In terms of its main business, the company focuses on the research and production of high-strength fasteners and special-shaped parts, with products widely used in core areas such as wind power complete machines, new energy vehicle chassis, and photovoltaic brackets. Among them, the market share of high-strength fasteners for wind power exceeds 25%, ranking among the industry leaders. In 2025, global wind power installed capacity is expected to grow by 45%, and domestic new energy vehicle sales are expected to exceed 15 million units, directly driving a surge in the company's orders.
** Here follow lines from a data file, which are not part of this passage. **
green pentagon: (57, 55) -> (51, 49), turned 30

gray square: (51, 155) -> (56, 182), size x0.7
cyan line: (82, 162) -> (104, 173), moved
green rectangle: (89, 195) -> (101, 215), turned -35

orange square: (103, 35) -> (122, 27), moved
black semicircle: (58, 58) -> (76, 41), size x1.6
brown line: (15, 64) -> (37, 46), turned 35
In the first three quarters of 2025, the order amount for wind power fasteners increased by 180% year-on-year, and the revenue share of new energy vehicle-related products rose from 12% to 28%. On the technical side, the company has broken through the core technology of cold heading forming for high-strength bolts, achieving product precision and fatigue resistance at an internationally advanced level, deeply binding with industry leaders such as Goldwind Technology, SANY Heavy Energy, and BYD, resulting in strong customer stickiness.
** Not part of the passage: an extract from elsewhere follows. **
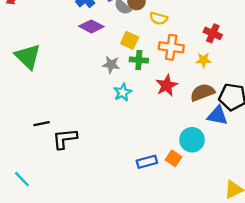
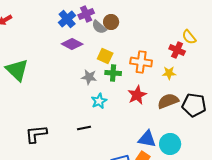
yellow semicircle: (158, 18) -> (189, 37), moved, turned 35
blue triangle: (217, 115) -> (147, 139), moved
black line: (42, 124) -> (84, 128), moved
black L-shape: (65, 139) -> (36, 134), moved
cyan circle: (192, 140) -> (170, 144), moved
The performance is impressive, with revenue in the first three quarters of 2025 growing by 98.3% year-on-year, and net profit attributable to the parent company surging by 265.7% year-on-year. The strong performance growth provides solid support for its stock price. Additionally, the company will start a capacity expansion project in 2025, planning to add 30,000 tons of wind power fastener capacity, further consolidating its industry position. The market's expectations for its long-term growth potential are heating up, driving both valuation and stock price upward, with the annual stock price rising from 18.62 yuan to 110.38 yuan, and market value exceeding 20 billion yuan.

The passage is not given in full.